MATERIAL PROVIDED Start Marker

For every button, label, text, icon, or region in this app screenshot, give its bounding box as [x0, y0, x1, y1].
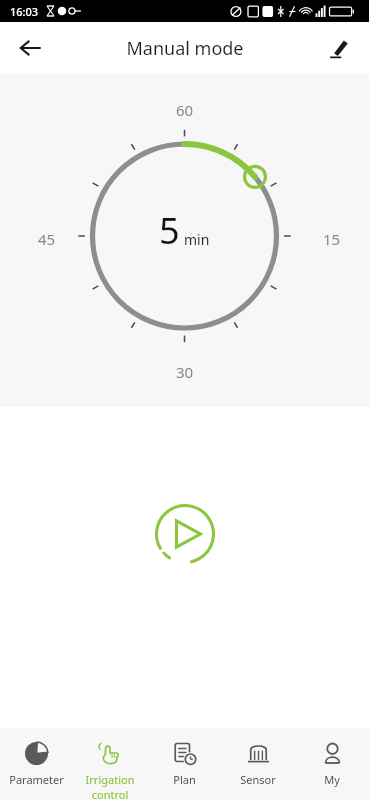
staticText: My: [324, 772, 340, 787]
staticText: Plan: [173, 772, 196, 787]
button[interactable]: My: [295, 728, 369, 800]
button[interactable]: Back: [8, 26, 52, 70]
staticText: Parameter: [9, 772, 64, 787]
button[interactable]: Parameter: [0, 728, 73, 800]
button[interactable]: Edit: [317, 26, 361, 70]
staticText: 15: [323, 229, 341, 249]
staticText: min: [184, 230, 210, 249]
staticText: 60: [176, 100, 194, 120]
button[interactable]: Duration dial, 5 minutes: [0, 74, 369, 407]
staticText: 5: [159, 206, 180, 255]
button[interactable]: Start irrigation: [152, 501, 218, 567]
staticText: Sensor: [240, 772, 276, 787]
staticText: 16:03: [10, 4, 39, 19]
button[interactable]: Plan: [147, 728, 221, 800]
staticText: 45: [38, 229, 56, 249]
staticText: 30: [176, 362, 194, 382]
button[interactable]: Irrigation control: [73, 728, 147, 800]
staticText: Manual mode: [126, 36, 244, 61]
button[interactable]: Sensor: [221, 728, 295, 800]
staticText: Irrigation control: [73, 772, 147, 800]
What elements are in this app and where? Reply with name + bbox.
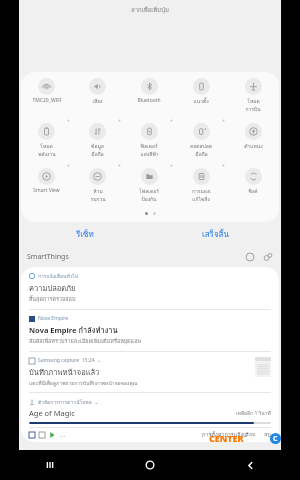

MATERIAL PROVIDED End Marker

Pictures aside, the material must be written out word for word.

▶ _EXPECTED OUTPUT_
For every button, label, text, icon, or region in this app screenshot, give its bounding box as [x0, y0, x1, y1].
staticText: My: [324, 772, 340, 787]
staticText: Plan: [173, 772, 196, 787]
button[interactable]: My: [295, 728, 369, 800]
button[interactable]: Back: [8, 26, 52, 70]
staticText: Parameter: [9, 772, 64, 787]
button[interactable]: Parameter: [0, 728, 73, 800]
button[interactable]: Edit: [317, 26, 361, 70]
staticText: 15: [323, 229, 341, 249]
staticText: min: [184, 230, 210, 249]
staticText: 60: [176, 100, 194, 120]
button[interactable]: Duration dial, 5 minutes: [0, 74, 369, 407]
staticText: 5: [159, 206, 180, 255]
button[interactable]: Start irrigation: [152, 501, 218, 567]
staticText: Sensor: [240, 772, 276, 787]
staticText: 16:03: [10, 4, 39, 19]
button[interactable]: Plan: [147, 728, 221, 800]
staticText: 45: [38, 229, 56, 249]
staticText: 30: [176, 362, 194, 382]
button[interactable]: Irrigation control: [73, 728, 147, 800]
staticText: Manual mode: [126, 36, 244, 61]
button[interactable]: Sensor: [221, 728, 295, 800]
staticText: Irrigation control: [73, 772, 147, 800]
What elements are in this app and where? Reply with name + bbox.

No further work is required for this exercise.